> **Exercise prompt**
Go through the records below and copy out every line that contains the word "Accredited".

> **Provided data**
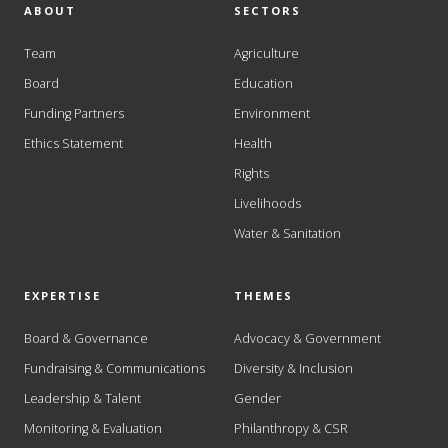
ABOUT
SECTORS
Team
Agriculture
Board
Education
Funding Partners
Environment
Ethics Statement
Health
Rights
Livelihoods
Water & Sanitation
EXPERTISE
THEMES
Board & Governance
Advocacy & Government
Fundraising & Communications
Diversity & Inclusion
Leadership & Talent
Gender
Monitoring & Evaluation
Philanthropy & CSR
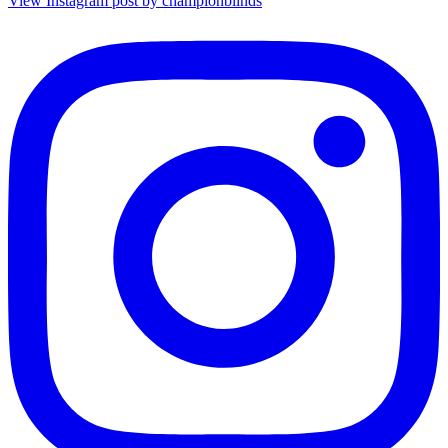
View Instagram post by championblinds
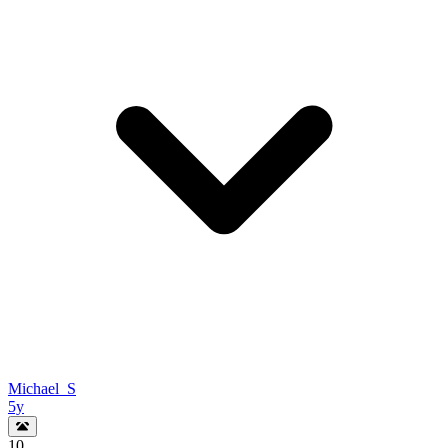
Michael_S
5y
10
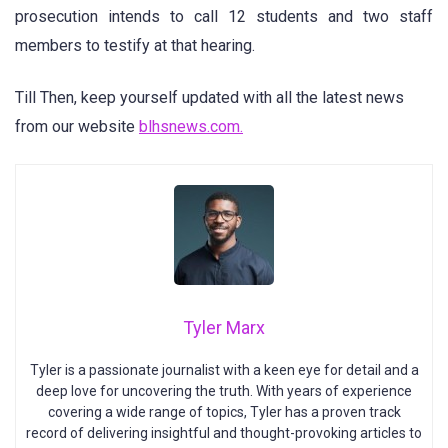
prosecution intends to call 12 students and two staff
members to testify at that hearing.
Till Then, keep yourself updated with all the latest news
from our website
blhsnews.com.
Tyler Marx
Tyler is a passionate journalist with a keen eye for detail and a
deep love for uncovering the truth. With years of experience
covering a wide range of topics, Tyler has a proven track
record of delivering insightful and thought-provoking articles to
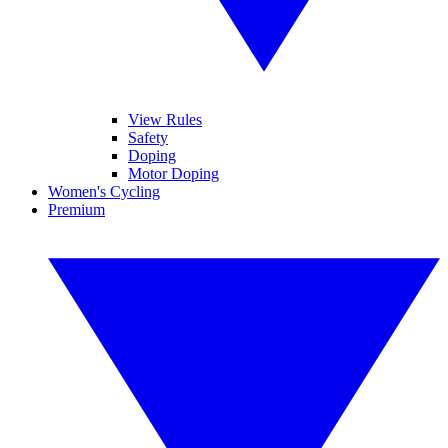
View Rules
Safety
Doping
Motor Doping
Women's Cycling
Premium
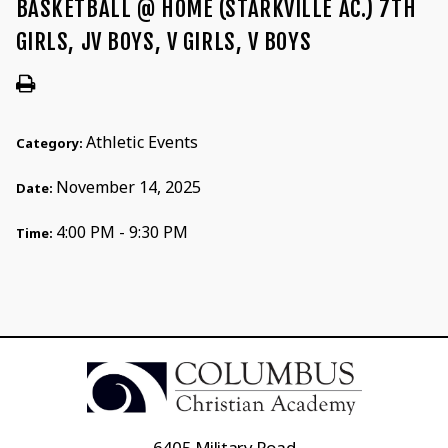
BASKETBALL @ HOME (STARKVILLE AC.) 7TH
GIRLS, JV BOYS, V GIRLS, V BOYS
Athletic Events
Category:
November 14, 2025
Date:
4:00 PM - 9:30 PM
Time:
6405 Military Road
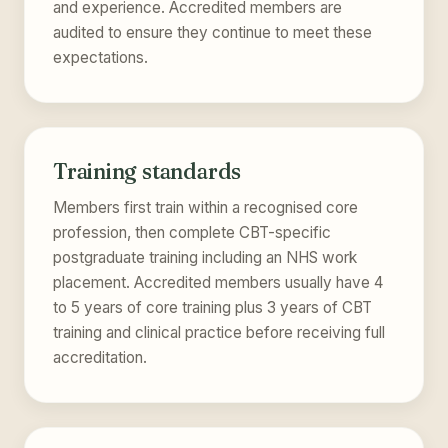
and experience. Accredited members are
audited to ensure they continue to meet these
expectations.
Training standards
Members first train within a recognised core
profession, then complete CBT-specific
postgraduate training including an NHS work
placement. Accredited members usually have 4
to 5 years of core training plus 3 years of CBT
training and clinical practice before receiving full
accreditation.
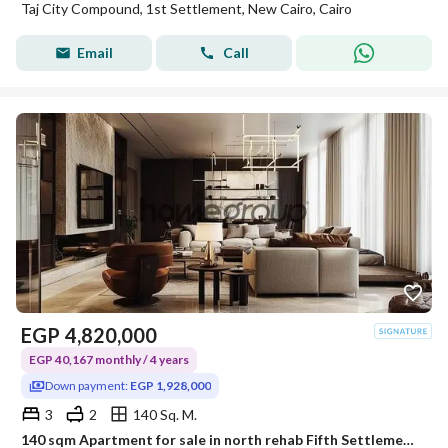
Taj City Compound, 1st Settlement, New Cairo, Cairo
Email
Call
EGP
4,820,000
EGP 40,167 monthly / 4 years
Down payment:
EGP 1,928,000
3
2
140 Sq. M.
140 sqm Apartment for sale in north rehab Fifth Settlement Directly From the owner immediate delivery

> **Solution to the problem**
and experience. Accredited members are
placement. Accredited members usually have 4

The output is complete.